A good business is all about people, process, and product, and above all I think people are the most important. And as we advance into a new age where data is king and we can make increasingly good predictions and have a significantly better understanding of our customers, we need to have the right data people on our team.
The core of a Big Data team is the data scientist: someone who knows how to understand data, has an inquisitive nature about them such that he or she knows the answers to questions you do not yet know to ask, and in general can lead the charge of the power of data in your business. But how do you go about hiring this person? What talents and elements do successful data scientists share that you should look for during the interview process?
I think above everything else there are three key elements of talent you will want to look for when hiring for the position of data scientist on your team. They are:
Someone who understands statistics and in particular has a good sense of large numbers.
A competency in statistics is certainly helpful, because the laws of mathematics and observation do not simply go away when you involve Big Data in the equation. But at the same time many statisticians do not have that “link” to vast quantities of data that are often part and parcel of teasing insights out of hundreds of millions of records consisting of unstructured data. You would ideally want to hire someone who has a thorough understanding of statistics but also can extrapolate that into working with billions of objects at a time. You want someone who understands how to tease out trends that traditional mathematical models do not necessarily support. You also want someone—for lack of a better way to describe this—that is more connected to real world, so while mathematical experience and competence is helpful, you may want to avoid candidates with advanced mathematical degrees and no experience outside academia in order to get a more well rounded hire who could contribute immediately to your projects and workload.
An ideal candidate would be someone who has a familiarity and an understanding about database design and implementation.
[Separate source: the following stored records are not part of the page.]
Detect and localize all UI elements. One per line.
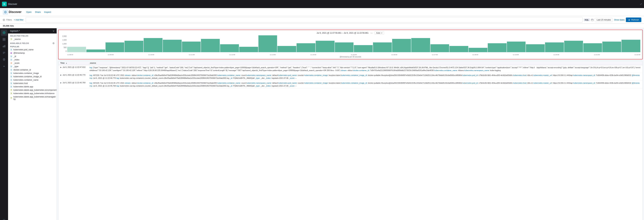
filter-label: Filters	[6, 19, 12, 21]
content-area: Jul 6, 2021 @ 11:07:56.861 – Jul 6, 2021…	[57, 28, 644, 220]
leftnav-maps[interactable]	[1, 57, 7, 63]
field-item-timestamp[interactable]: @ @timestamp	[8, 51, 56, 55]
field-item-index[interactable]: t _index	[8, 58, 56, 61]
col-source-header: _source	[89, 62, 640, 64]
sidebar-fields: Selected fields ? _source Available fiel…	[8, 34, 56, 220]
field-label: kubernetes.labels.app_kubernetes.io/mana…	[14, 96, 56, 100]
chart-bar-28	[602, 42, 621, 52]
chart-bar-16	[373, 42, 392, 52]
refresh-button[interactable]: Refresh	[626, 18, 641, 22]
svg-point-3	[4, 20, 4, 20]
settings-icon[interactable]	[3, 19, 5, 21]
field-item-container-name[interactable]: t kubernetes.container_name	[8, 78, 56, 82]
auto-interval-select[interactable]: Auto	[374, 31, 384, 35]
results-table: Time ▲ _source ▶ Jul 6, 2021 @ 11:22:47.…	[58, 61, 643, 220]
discover-nav-icon[interactable]	[3, 10, 8, 15]
svg-rect-16	[5, 45, 5, 47]
field-type-t: t	[10, 59, 12, 61]
expand-icon[interactable]: ⤢	[640, 3, 642, 6]
available-fields-settings-icon[interactable]: ⚙	[52, 42, 54, 45]
field-label: kubernetes.labels.app_kubernetes.io/inst…	[14, 92, 54, 95]
leftnav-discover[interactable]	[1, 30, 7, 36]
field-label: kubernetes.pod_name	[14, 48, 54, 51]
chart-bar-15	[354, 45, 373, 52]
field-label: _type	[14, 65, 54, 68]
field-type-t: t	[10, 65, 12, 68]
field-item-id[interactable]: t _id	[8, 55, 56, 58]
chart-bar-4	[144, 38, 162, 52]
filter-bar: Filters + Add filter KQL Last 15 minutes…	[0, 16, 644, 24]
show-dates-link[interactable]: Show dates	[614, 19, 625, 21]
result-source: log: 497225: Tue Jul 6 03:22:45 UTC 2021…	[90, 82, 640, 87]
field-type-q: ?	[10, 97, 12, 99]
expand-arrow-icon[interactable]: ▶	[60, 74, 62, 76]
open-link[interactable]: Open	[25, 10, 33, 14]
histogram-chart: 2,000 1,500 1,000 500 0 11:08:00 11:09:0…	[60, 35, 640, 56]
leftnav-ml[interactable]	[1, 63, 7, 69]
inspect-link[interactable]: Inspect	[43, 10, 52, 14]
leftnav-visualize[interactable]	[1, 43, 7, 49]
field-label: docker.container_id	[14, 69, 54, 71]
svg-point-1	[5, 12, 6, 13]
available-fields-header: Available fields ⚙	[8, 41, 56, 45]
leftnav-dashboards[interactable]	[1, 36, 7, 42]
field-type-hash: #	[10, 62, 12, 64]
table-row[interactable]: ▶ Jul 6, 2021 @ 11:22:47.810 log: {"type…	[58, 65, 642, 73]
field-item-labels-component[interactable]: ? kubernetes.labels.app_kubernetes.io/co…	[8, 88, 56, 92]
search-input[interactable]	[26, 17, 582, 23]
share-link[interactable]: Share	[34, 10, 42, 14]
svg-rect-11	[4, 38, 5, 39]
chart-x-title: @timestamp per 30 seconds	[60, 56, 640, 58]
expand-arrow-icon[interactable]: ▶	[60, 66, 62, 68]
field-item-docker-container-id[interactable]: t docker.container_id	[8, 68, 56, 72]
leftnav-canvas[interactable]	[1, 50, 7, 56]
expand-arrow-icon[interactable]: ▶	[60, 82, 62, 84]
field-item-labels-instance[interactable]: ? kubernetes.labels.app_kubernetes.io/in…	[8, 92, 56, 95]
svg-rect-13	[4, 40, 5, 41]
field-item-labels-managed[interactable]: ? kubernetes.labels.app_kubernetes.io/ma…	[8, 95, 56, 101]
left-nav	[0, 28, 8, 220]
field-type-t: t	[10, 79, 12, 81]
index-selector[interactable]: logstash-*	[8, 28, 56, 34]
field-label: _id	[14, 55, 54, 58]
chart-bar-22	[488, 43, 506, 52]
hits-number: 35,096	[3, 25, 10, 27]
field-label: kubernetes.host	[14, 82, 54, 84]
field-item-container-image-id[interactable]: t kubernetes.container_image_id	[8, 75, 56, 78]
result-timestamp: Jul 6, 2021 @ 11:22:46.770	[63, 74, 90, 76]
app-title: Discover	[8, 3, 638, 5]
field-type-t: t	[10, 72, 12, 74]
sort-indicator: ▲	[66, 62, 67, 64]
table-row[interactable]: ▶ Jul 6, 2021 @ 11:22:45.769 log: 497225…	[58, 81, 642, 88]
chart-bar-11	[278, 46, 296, 52]
field-type-t: t	[10, 85, 12, 88]
field-item-labels-app[interactable]: t kubernetes.labels.app	[8, 85, 56, 88]
add-filter-button[interactable]: + Add filter	[13, 18, 24, 21]
chart-bar-25	[545, 42, 564, 52]
svg-point-18	[4, 59, 4, 60]
index-name: logstash-*	[10, 30, 20, 32]
field-item-container-image[interactable]: t kubernetes.container_image	[8, 72, 56, 75]
svg-rect-14	[3, 46, 3, 47]
table-row[interactable]: ▶ Jul 6, 2021 @ 11:22:46.770 log: 497226…	[58, 73, 642, 81]
field-item-type[interactable]: t _type	[8, 65, 56, 68]
chart-bar-14	[335, 42, 354, 52]
date-range-picker[interactable]: Last 15 minutes	[595, 18, 613, 22]
kql-badge[interactable]: KQL	[584, 19, 590, 21]
hits-count-bar: 35,096 hits	[0, 24, 644, 28]
result-timestamp: Jul 6, 2021 @ 11:22:47.810	[63, 66, 90, 68]
field-item-source[interactable]: ? _source	[8, 38, 56, 41]
chart-bar-3	[124, 41, 143, 52]
chart-bar-1	[86, 49, 105, 52]
leftnav-management[interactable]	[1, 217, 7, 220]
chart-bar-7	[201, 39, 220, 52]
field-item-score[interactable]: # _score	[8, 61, 56, 65]
field-item-host[interactable]: t kubernetes.host	[8, 82, 56, 85]
svg-rect-15	[4, 45, 4, 47]
popular-label: Popular	[8, 45, 56, 48]
field-item-pod-name[interactable]: t kubernetes.pod_name	[8, 48, 56, 51]
col-time-header[interactable]: Time ▲	[60, 62, 89, 64]
field-name: _source	[14, 38, 54, 40]
chart-bar-21	[468, 48, 488, 52]
hits-label: hits	[10, 25, 14, 27]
This sort of context will prove very helpful as the candidate could learn about your existing warehouses and then have a good sense of where unstructured data could be layered on top of that existing structured data in his or her analyses and presentations. In addition, new techniques can be tested and put into production with existing investments in database products like Oracle, MySQL, and SQL Server, and a working knowledge of these will be useful as your data scientist begins working on new initiatives. Often these sorts of experiments and tests can be run with smaller quantities of data in traditional solutions so an ability to get projects off the ground without spending a lot of money for specialized lab investments is a strong selling point for a candidate. Additionally, many NoSQL software vendors attempt to use SQL-like language in their products in an attempt to train traditional database administrators who have no desire to learn a MapReduce-like language. Knowledge of traditional SQL will continue to pay dividends, allowing data scientists to play nicely and integrate well with other database professionals that you already have on staff.
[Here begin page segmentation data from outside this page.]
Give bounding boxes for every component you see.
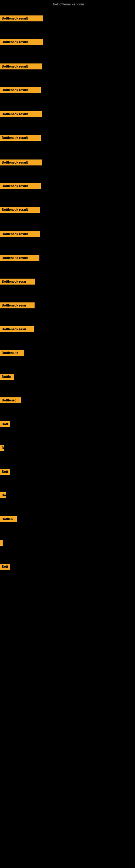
bottleneck-badge: Bottleneck result [0, 87, 41, 93]
bottleneck-badge: | [0, 540, 3, 546]
site-title: TheBottlenecker.com [51, 2, 84, 6]
bottleneck-badge: Bottleneck resu [0, 303, 35, 308]
bottleneck-badge: Bottlen [0, 516, 17, 522]
bottleneck-badge: Bottlenec [0, 397, 21, 403]
bottleneck-badge: Bottleneck result [0, 63, 42, 69]
bottleneck-badge: Bott [0, 421, 10, 427]
bottleneck-badge: Bott [0, 469, 10, 475]
bottleneck-badge: Bottleneck result [0, 111, 42, 117]
bottleneck-badge: Bottleneck result [0, 135, 41, 141]
bottleneck-badge: Bott [0, 564, 10, 569]
bottleneck-badge: Bottleneck result [0, 255, 39, 261]
bottleneck-badge: B [0, 445, 4, 451]
bottleneck-badge: Bottleneck result [0, 207, 40, 213]
bottleneck-badge: Bottleneck [0, 350, 24, 356]
bottleneck-badge: Bottleneck result [0, 16, 43, 22]
bottleneck-badge: Bottleneck result [0, 159, 42, 165]
bottleneck-badge: Bottleneck result [0, 183, 41, 189]
bottleneck-badge: Bottle [0, 374, 14, 380]
bottleneck-badge: Bottleneck result [0, 231, 40, 237]
bottleneck-badge: Bottleneck resu [0, 279, 35, 284]
bottleneck-badge: Bottleneck resu [0, 326, 34, 332]
bottleneck-badge: Bo [0, 492, 6, 498]
bottleneck-badge: Bottleneck result [0, 39, 43, 45]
Someone who has a basic understanding of scripting and can work out problems in pseudocode.
Are you unfamiliar with pseudocode? It is essentially the prototype to a software routine or algorithm, where you lay out the logic of how the software would achieve its objective without getting bogged down in the specific syntax of the language that is being used—instead, the logic is just written out in plain English just to demonstrate the flow and the methods to arrive at a destination. If your data scientist understands scripting (Python, for instance, is hot right now in the data arena) and can also pseudocode his or her way through teasing out queries and building reports and analysis, then you have a solid candidate that is not afraid to show his logic and explain how he is going to get through a problem. It is also easier for your existing staff to collaborate with this new hire without necessarily needing for all of them to understand the same language. So your data scientist can talk about how to approach a problem and hand off the pseudocode to your IT guy who knows Python and away they both go.
These are just some qualities I believe are important when looking for a data scientist. Remember, when you are working with Big Data you want to make sure you are hiring the right person for the job!